**AIM OF THE TASK**
Two lines mark the range in the entries below: the one holding "服：1033303701（已满）" and the one holding "的形式为企业提供各种形式的新闻发布、软文代写以及推广软文等". Set down those two and all lines between them, exactly.

======== MATERIAL FOR THIS EXERCISE ========

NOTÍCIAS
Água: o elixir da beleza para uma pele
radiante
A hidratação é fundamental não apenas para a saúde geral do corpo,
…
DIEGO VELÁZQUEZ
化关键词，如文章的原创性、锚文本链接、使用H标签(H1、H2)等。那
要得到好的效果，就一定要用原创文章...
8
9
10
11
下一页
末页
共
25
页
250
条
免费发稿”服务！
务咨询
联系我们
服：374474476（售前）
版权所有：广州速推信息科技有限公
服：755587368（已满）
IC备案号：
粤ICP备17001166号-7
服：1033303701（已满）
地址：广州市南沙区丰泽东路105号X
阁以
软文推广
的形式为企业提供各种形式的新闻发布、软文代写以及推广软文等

========
======== MATERIAL FOR THIS EXERCISE ========

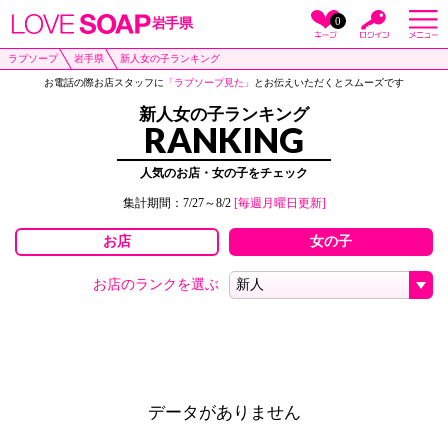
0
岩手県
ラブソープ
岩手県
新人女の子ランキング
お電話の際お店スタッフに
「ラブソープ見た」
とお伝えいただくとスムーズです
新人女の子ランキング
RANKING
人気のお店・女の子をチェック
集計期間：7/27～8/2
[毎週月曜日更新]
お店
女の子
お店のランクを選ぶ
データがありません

========

**RESULT OF THIS TASK**
服：1033303701（已满）
地址：广州市南沙区丰泽东路105号X
阁以
软文推广
的形式为企业提供各种形式的新闻发布、软文代写以及推广软文等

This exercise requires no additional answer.